Le droit fiscal applicable aux contrats d'exploitation des droits de brevets d'invention

AuteurJean-Luc Pierre
Occupation de l'auteurAvocat associé, Landwell & Associés, professeur associé à la faculté de droit de l'université Jean-Moulin -Lyon III
Pages43-52

Page 43

Le droit fiscal français se caractérise par des dispositions dérogatoires au droit commun en ce qui concerne le régime d'imposition directe applicable aux licences de brevets d'invention. Si de telles spécificités n'existaient pas, les sommes versées par l'entreprise concessionnaire seraient normalement des charges déductibles de son résultat imposable, et les sommes perçues par le concédant seraient taxables pour celui-ci comme des produits ordinaires d'exploitation. Or, comme on le verra ci-dessous, et contrairement à ce que l'on observe dans d'autres systèmes fiscaux de pays industrialisés, tel n'est, loin de là, pas toujours le cas. Les spécificités applicables s'expliquent, en ce qui concerne l'imposition du concédant, par la volonté des pouvoirs publics de favoriser le commerce de technologie et, pour le traitement à suivre par le concessionnaire, par une construction prétorienne du juge de l'impôt.

En revanche, il n'existe pas, au regard de la TVA, de dispositions propres aux licences de brevets : celles-ci sont des prestations de services effectuées à titre onéreux, entrant dans le champ d'application de cette taxe, en application des articles 256-I, premier alinéa, ainsi que 256 A, premier et cinquième alinéas, du Code général des impôts.

La présentation ci-dessous sera divisée en deux parties, relatives l'une aux règles de fiscalité directe concernant les concédants de brevets d'invention, personnes physiques ou sociétés, l'autre aux dispositions applicables aux concessionnaires de ces mêmes droits.

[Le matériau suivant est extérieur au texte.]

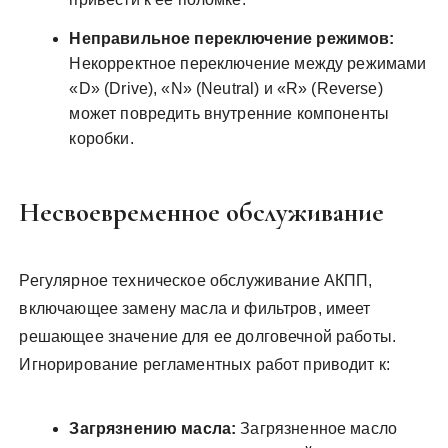
Неправильное переключение режимов:
Некорректное переключение между режимами
«D» (Drive), «N» (Neutral) и «R» (Reverse)
может повредить внутренние компоненты
коробки.
Несвоевременное обслуживание
Регулярное техническое обслуживание АКПП,
включающее замену масла и фильтров, имеет
решающее значение для ее долговечной работы.
Игнорирование регламентных работ приводит к:
Загрязнению масла:
Загрязненное масло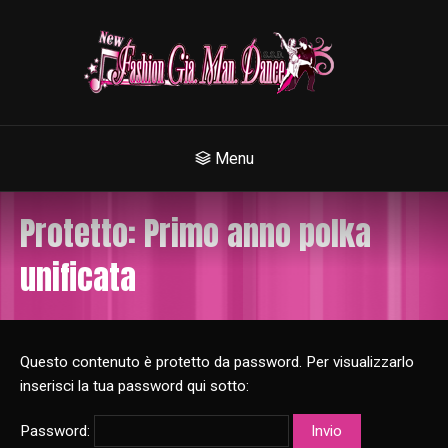
Menu
Protetto: Primo anno polka
unificata
Questo contenuto è protetto da password. Per visualizzarlo
inserisci la tua password qui sotto:
Password: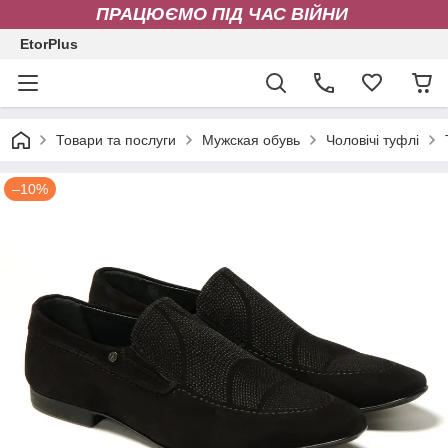
ПРАЦЮЄМО ПІД ЧАС ВІЙНИ
EtorPlus
Товари та послуги
Мужская обувь
Чоловічі туфлі
–10%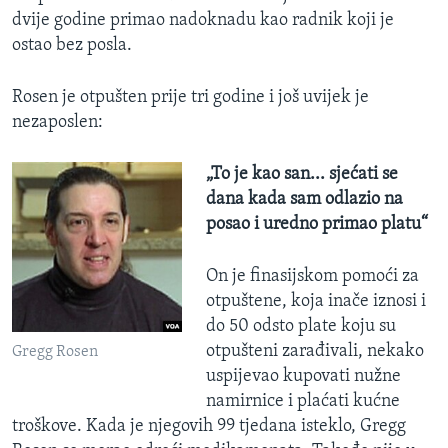
dvije godine primao nadoknadu kao radnik koji je
ostao bez posla.
Rosen je otpušten prije tri godine i još uvijek je
nezaposlen:
„To je kao san... sjećati se
dana kada sam odlazio na
posao i uredno primao platu“
On je finasijskom pomoći za
otpuštene, koja inače iznosi i
do 50 odsto plate koju su
otpušteni zarađivali, nekako
Gregg Rosen
uspijevao kupovati nužne
namirnice i plaćati kućne
troškove. Kada je njegovih 99 tjedana isteklo, Gregg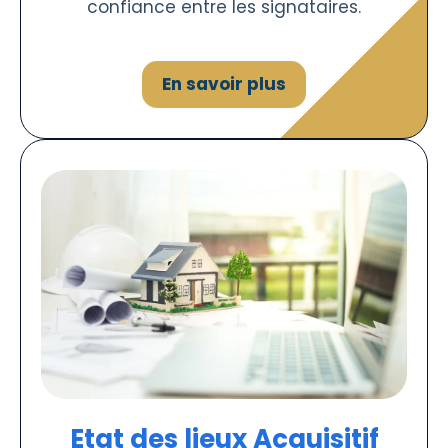
confiance entre les signataires.
En savoir plus
Etat des lieux Acquisitif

1 -Règles de fiscalité directe concernant les concédants de brevets d'invention

Le principe de l'existence de règles de taxation favorables pour les personnes qui concèdent des licences de brevets fête cette année son quarantième anniversaire. En effet, la loi du 12 juillet 1965 modifiant l'im- position des entreprises et des revenus de capitaux mobiliers65 avait introduit le principe de la taxation au taux réduit des plus-values à long terme, au lieu du taux de droit commun, des produits de licences exclusives de brevets, ainsi que de licences simples des mêmes droits lorsque le titulaire de ceux-ci se dessaisissait pour un secteur géographique déterminé ou pour une application particulière. Ce dispositif dérogatoire d'imposition, qui résultait d'un amendement déposé par le sénateur André Armengaud, modifié au cours de la discussion du projet de loi au parlement, avait des effets particulièrement importants, puisqu'il permettait que certains transferts de brevets par des entreprises pas- Page 44sibles de l'impôt sur les sociétés fussent imposés à un taux de 10 %, se substituant au taux ordinaire de 50 %.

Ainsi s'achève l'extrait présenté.